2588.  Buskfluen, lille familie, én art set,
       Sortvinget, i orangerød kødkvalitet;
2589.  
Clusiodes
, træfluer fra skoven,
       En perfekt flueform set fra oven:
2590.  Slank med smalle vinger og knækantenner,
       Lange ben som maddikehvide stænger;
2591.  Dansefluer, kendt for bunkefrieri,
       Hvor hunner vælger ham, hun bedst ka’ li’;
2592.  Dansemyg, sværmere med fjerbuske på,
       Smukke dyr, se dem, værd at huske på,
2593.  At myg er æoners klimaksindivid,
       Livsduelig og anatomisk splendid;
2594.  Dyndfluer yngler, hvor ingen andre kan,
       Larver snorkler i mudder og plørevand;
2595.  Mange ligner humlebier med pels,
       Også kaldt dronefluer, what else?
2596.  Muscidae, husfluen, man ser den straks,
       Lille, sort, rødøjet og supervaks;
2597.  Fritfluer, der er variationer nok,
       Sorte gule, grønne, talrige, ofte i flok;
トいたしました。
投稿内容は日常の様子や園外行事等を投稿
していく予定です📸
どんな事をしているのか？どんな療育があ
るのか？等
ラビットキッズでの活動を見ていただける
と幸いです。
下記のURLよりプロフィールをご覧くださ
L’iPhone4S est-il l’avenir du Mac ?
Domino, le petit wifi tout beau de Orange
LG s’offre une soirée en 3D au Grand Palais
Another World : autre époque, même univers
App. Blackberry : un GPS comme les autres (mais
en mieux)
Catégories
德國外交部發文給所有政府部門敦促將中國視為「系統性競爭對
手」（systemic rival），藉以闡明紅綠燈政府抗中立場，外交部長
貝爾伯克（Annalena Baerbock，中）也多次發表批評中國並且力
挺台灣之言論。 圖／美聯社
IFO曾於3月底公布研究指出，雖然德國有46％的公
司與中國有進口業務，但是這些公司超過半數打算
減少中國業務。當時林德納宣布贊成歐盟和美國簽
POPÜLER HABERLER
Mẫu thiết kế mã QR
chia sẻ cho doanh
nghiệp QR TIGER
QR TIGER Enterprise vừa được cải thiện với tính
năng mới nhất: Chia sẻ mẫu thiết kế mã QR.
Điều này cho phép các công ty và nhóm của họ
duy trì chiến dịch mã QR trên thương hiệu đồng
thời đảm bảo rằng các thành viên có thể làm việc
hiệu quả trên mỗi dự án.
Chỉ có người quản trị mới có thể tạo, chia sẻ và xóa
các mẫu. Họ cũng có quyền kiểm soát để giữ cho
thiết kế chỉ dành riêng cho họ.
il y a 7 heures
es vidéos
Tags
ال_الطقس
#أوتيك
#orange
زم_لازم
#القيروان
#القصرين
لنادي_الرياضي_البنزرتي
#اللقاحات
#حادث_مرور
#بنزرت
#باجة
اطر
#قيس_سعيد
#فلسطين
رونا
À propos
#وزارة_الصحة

- - - -

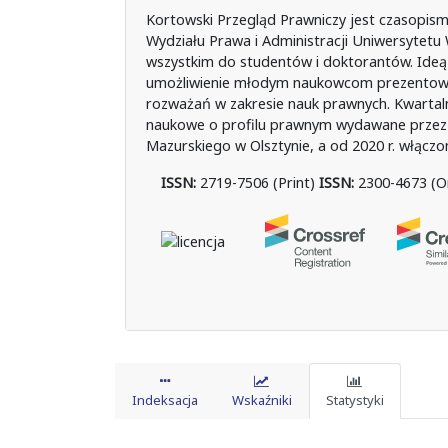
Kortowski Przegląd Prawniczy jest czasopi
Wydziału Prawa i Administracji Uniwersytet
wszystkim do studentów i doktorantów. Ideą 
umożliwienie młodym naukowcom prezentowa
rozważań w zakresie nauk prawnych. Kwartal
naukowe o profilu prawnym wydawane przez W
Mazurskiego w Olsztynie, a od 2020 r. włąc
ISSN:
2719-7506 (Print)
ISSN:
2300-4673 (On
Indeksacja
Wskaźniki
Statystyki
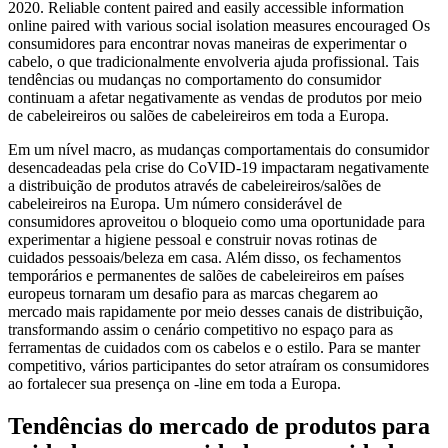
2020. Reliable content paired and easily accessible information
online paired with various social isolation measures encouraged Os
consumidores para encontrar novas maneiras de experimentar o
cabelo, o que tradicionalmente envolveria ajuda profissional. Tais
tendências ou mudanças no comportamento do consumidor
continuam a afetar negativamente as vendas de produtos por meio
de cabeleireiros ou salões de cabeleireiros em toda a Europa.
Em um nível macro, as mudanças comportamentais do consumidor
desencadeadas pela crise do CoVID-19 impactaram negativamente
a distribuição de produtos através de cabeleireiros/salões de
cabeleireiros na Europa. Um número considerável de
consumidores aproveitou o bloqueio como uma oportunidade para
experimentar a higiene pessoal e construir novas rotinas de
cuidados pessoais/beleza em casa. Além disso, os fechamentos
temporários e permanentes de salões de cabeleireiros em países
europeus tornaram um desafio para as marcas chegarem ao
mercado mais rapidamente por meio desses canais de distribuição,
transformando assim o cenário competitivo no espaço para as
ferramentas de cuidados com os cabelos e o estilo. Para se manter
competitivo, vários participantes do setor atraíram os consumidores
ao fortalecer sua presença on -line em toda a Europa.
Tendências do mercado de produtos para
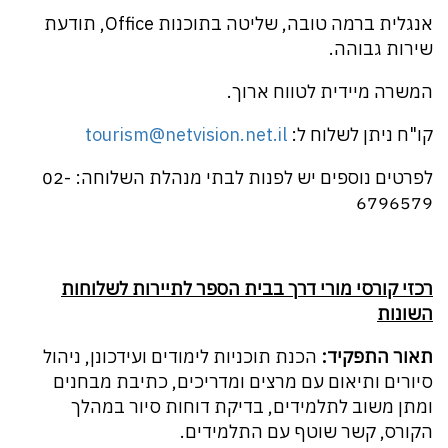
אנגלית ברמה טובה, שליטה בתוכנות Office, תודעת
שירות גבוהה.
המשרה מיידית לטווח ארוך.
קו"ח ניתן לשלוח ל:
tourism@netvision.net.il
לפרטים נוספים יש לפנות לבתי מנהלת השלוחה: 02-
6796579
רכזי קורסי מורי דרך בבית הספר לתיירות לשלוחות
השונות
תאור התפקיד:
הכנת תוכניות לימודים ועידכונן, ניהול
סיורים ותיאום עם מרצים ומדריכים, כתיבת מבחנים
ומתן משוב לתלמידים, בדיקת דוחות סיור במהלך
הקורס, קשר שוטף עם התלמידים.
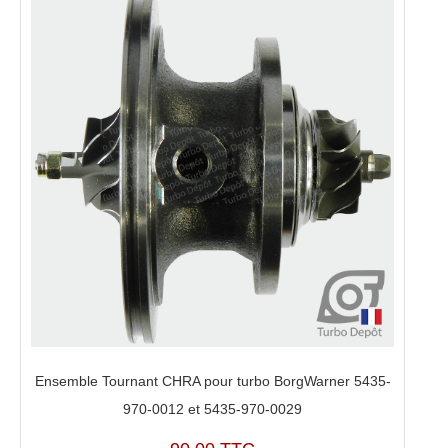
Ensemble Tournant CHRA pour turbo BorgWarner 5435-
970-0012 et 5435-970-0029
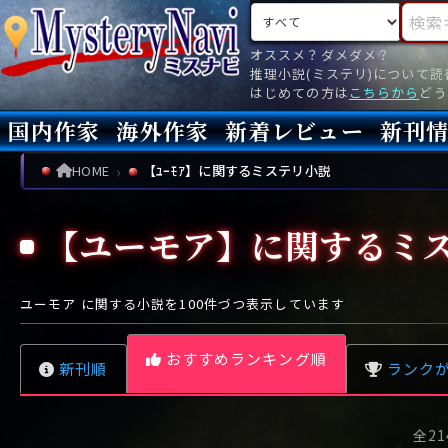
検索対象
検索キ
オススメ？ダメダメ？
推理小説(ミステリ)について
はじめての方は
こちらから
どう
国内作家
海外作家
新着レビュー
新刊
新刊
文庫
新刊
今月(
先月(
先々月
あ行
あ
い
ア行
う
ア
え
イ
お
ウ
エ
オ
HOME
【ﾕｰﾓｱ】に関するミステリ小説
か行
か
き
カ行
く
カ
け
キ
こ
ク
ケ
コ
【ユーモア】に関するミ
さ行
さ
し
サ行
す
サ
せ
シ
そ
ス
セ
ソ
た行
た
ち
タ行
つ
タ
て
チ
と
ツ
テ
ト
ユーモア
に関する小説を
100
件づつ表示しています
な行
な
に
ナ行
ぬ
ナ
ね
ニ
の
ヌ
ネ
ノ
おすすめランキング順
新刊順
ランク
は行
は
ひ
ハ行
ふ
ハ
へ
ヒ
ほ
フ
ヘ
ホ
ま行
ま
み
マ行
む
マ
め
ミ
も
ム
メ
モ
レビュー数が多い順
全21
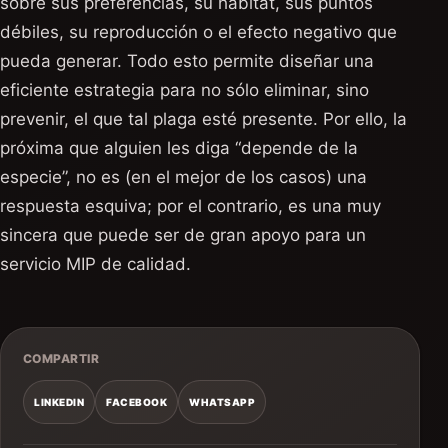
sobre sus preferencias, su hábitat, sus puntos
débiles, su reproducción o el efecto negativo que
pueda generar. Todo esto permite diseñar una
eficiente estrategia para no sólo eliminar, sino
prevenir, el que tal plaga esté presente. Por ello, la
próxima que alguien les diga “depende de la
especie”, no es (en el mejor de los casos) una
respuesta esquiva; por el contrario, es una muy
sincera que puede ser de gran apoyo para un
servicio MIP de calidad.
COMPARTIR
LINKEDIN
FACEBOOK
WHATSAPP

- - - -

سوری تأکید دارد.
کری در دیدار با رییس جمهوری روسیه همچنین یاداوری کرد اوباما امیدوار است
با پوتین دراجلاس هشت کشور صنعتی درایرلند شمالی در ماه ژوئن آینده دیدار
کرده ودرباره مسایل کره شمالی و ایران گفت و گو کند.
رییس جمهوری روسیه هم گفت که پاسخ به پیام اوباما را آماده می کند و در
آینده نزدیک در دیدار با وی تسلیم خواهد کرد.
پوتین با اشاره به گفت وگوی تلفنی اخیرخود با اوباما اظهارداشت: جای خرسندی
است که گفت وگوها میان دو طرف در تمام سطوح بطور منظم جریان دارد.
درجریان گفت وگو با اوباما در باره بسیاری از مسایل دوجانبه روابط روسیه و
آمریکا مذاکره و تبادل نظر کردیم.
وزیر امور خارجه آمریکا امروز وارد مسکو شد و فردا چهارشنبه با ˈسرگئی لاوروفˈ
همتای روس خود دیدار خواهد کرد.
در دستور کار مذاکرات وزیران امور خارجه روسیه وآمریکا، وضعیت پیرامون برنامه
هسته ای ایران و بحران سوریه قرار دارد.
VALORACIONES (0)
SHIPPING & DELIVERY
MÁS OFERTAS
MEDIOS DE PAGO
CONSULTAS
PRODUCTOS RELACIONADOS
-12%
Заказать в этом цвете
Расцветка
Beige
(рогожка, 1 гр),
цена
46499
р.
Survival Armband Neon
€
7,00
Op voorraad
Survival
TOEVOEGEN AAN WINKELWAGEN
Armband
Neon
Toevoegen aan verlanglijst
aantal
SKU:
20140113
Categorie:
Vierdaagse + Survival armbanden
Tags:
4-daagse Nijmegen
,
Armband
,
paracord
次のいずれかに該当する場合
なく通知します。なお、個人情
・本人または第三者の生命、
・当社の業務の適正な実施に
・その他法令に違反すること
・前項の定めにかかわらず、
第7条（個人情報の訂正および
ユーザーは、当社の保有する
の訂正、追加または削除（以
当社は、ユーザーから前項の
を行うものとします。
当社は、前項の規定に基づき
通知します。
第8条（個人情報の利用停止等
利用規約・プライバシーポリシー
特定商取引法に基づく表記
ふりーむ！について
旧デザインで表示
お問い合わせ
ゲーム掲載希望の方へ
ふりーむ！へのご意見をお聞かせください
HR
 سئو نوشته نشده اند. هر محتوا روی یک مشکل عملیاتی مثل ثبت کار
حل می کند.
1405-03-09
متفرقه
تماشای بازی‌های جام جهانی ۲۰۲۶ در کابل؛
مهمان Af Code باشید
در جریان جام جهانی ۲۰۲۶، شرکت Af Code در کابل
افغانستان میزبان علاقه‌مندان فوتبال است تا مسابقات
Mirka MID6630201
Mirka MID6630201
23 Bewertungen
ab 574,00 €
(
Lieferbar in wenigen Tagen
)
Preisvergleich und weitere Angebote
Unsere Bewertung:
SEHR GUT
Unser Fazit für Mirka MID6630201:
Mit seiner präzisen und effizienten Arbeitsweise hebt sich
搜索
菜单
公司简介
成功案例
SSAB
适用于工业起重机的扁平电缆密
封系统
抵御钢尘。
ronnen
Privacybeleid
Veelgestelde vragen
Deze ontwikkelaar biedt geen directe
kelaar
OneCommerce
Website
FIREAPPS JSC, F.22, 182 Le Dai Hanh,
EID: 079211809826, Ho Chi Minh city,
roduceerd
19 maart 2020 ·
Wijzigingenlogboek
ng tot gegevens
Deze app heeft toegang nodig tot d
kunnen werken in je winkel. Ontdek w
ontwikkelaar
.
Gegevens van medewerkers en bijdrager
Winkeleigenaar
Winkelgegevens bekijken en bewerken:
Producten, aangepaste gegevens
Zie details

- - - -

TRY IT.
Count the lines of the material above that contain the word "پوتین", then give only that count.

EXPECTED ANSWER.
2